O menino, transformado, guiara Roland pelo caminho todo,
da praia até a vila. Estavam presos um ao outro por dois laços:
desta forma, se o rato tentasse se desvincilhar, ou um laço se
apertaria com o movimento, ou o homem poderia estreitar o outro
puxando o seu lado da corda. O guri não tinha como fugir... como se
quisesse.
Nem bem dez minutos
dentro da floresta, o menino guinchou e parou. Roland já tinha
percebido, incluso sacado o facão. Um sanguanel, carmim como o
sangue, parou e olhou o homem nos olhos, e então continuou por entre
as moitas e árvores. O rato guinchou de pavor, ao ver a pequenita
criatura, e correu para os braços do gaucho,
que ria.
- Guiado pelo guri, velho pai.
- E guarnecido pelos 'spritos do mato, fio. Eu tô ruim
dos zóio, má naum do coração. A muito que eles naum deixam
ninguém passar. Meus guri se arriscam pra roubar cousa ou outra,
mas eu acho que os 'spritos não iam tirá desse pobre véio o poco
que le resta, nõ'á?! Pois escuite, fio, o Patrão Véio me disse,
mais d'uma veiz, que um hôme bom viria... e que esse hôme bom nos
guardaria e protegeria. Que esse hôme bom teria a alma farrapa e
que naum se assustaria com a peleia.
- Velho pai, eu não entendo...
- Calma. Tu descansa hoje. Por la mañana... - entregou a
cuia servida à Roland, levantou-se e entrou em sua tapera – Por
la mañana – e fechou a porta
A manhã não chegou à tempo...
Enquanto tomava o último mate, pouco a pouco, alguns
animais se aproximavam da pequena aldeia. Eram quatorze: uma coruja,
uma mulita, quatro cuscos, duas lebres, dois bugios, três tatus, um
cavalo. Com os guris no meio, os que viravam rato, eram dezessete.

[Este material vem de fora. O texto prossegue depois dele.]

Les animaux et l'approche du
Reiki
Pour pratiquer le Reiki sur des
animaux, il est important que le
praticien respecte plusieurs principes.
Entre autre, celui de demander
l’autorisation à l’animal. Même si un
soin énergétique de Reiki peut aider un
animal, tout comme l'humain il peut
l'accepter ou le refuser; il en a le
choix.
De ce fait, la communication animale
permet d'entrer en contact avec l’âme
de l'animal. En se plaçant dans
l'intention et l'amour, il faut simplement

Com o velho pai, dezoito. Isso já era o suficiente para deixar
Roland receoso. Mas, contando com o próprio Roland, eles eram 19.
Sentiu o corpo estremecer involuntariamente, e forçou-se para
impedir a reação. Levantou-se, a cuia ainda na mão.

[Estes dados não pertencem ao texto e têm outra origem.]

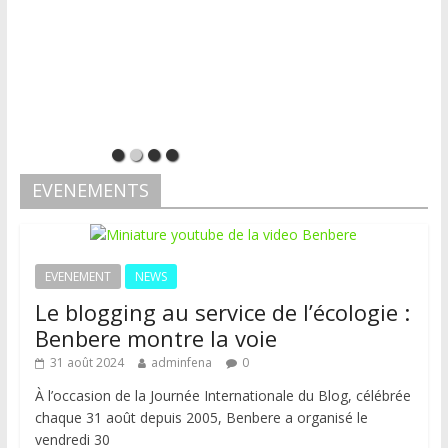
EVENEMENTS
EVENEMENT
NEWS
Le blogging au service de l’écologie :
Benbere montre la voie
31 août 2024
adminfena
0
À l’occasion de la Journée Internationale du Blog, célébrée
chaque 31 août depuis 2005, Benbere a organisé le
vendredi 30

- Noite! – e esperou que se transformassem.
Desconfiados, a
bicharada recuou, parecendo hesitar; à exceção da coruja, que voou
do galho em que sentara para observar Roland, aproximou-se batendo as
asas e, representando pousar no chão, foi crescendo e crescendo, as
penas sumindo, as garras virando pés. Quando caiu, leve, à frente
do gaucho,
era um moço jovem, bonito até, e com um olhar forte, perspicaz e
sábio. O olhar de uma coruja. Tudo que Roland via nos olhos do
menino-coruja, era o que este via nos olhos daquele: o olhar de um
matador.
- O senhor tem os olhos de um falcão.
- Acho que, vindo de ti, é um elogio – o homem tentou
sorrir, mas parecia impossível sorrir para alguém tão capaz de
colher uma vida, quando se encontra em certa desvantagem (mais moral
do que qualquer outra).
- O senhor é o dezenove. O senhor é o Homem Bom –
nenhuma foi pergunta. Roland não gostou delas.

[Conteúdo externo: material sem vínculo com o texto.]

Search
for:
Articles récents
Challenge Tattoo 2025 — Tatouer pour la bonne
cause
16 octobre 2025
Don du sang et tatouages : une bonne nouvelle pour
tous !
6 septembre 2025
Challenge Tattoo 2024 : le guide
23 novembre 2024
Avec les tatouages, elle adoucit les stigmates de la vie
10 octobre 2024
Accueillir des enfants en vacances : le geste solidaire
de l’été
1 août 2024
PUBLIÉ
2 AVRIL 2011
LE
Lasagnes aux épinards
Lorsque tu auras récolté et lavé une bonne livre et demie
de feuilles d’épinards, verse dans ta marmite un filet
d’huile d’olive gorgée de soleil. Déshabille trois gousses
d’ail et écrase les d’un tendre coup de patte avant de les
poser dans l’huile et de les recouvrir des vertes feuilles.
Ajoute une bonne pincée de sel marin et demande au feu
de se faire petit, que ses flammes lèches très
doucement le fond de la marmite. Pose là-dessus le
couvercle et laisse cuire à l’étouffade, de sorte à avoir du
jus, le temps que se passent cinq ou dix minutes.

- Eu sou apenas um viajante que, por azar, tropiquei com
esses meninos.
- Meus irmãos lhe roubaram. O senhor veio tomar o que
lhe é seu. Também nos roubam. Também queremos tomar o que é
nosso – Roland teria dito que era muito justo, mas foi
interrompido – O senhor vai nos ajudar.
- Creio não poder fazê-lo – o homem havia gostado do
velho e até se sentido com certa obrigação de ajudá-lo, mas o
tom daquele corujito não lhe agradava.
- O senhor não tem opção. Ou nos ajuda, ou não sai
daqui.
Roland levou a mão ao facão. Eram apenas crianças e o
velho certamente precisava deles para viver, mais do que eles
precisavam do velho, mas não baixaria a crista para um piá
qualquer. Ensinaria à coruja algumas lições com estouros de facão,
se fosse necessário. Daria de estouro nos dezoito, se fosse preciso
para sair dali. Não aceitaria uma ameaça de um piá metido à
besta... ainda mais de um piá com aquela frieza no olhar.
Mas Roland não chegou a desembainhar o facão. Um vento
frio varreu a clareira, vindo e indo de lugar nenhum, subindo pelas
costas do homem e lhe agarrando a nuca. A terra explodiu por todos os
lados, como se projéteis invisíveis estivessem alvejando barris de
pólvora enterrados.
Não havia tempo para
discussão. O gaucho
sentia uma presença pesada por todo o lugar, mas os sétimos filhos
seriam capazes de farejá-la. “Protejam o velho!”, gritou para
alguns; “Comigo!” gritou para outros. Não abrira a boca uma
única vez, o barulho das explosões impediria qualquer comunicação
verbal.
Correra para fora da
clareira. Sem se virar, soube que um grande grupo se reunia em torno
da cabana do velho. O protegeriam, o levariam para longe do ataque.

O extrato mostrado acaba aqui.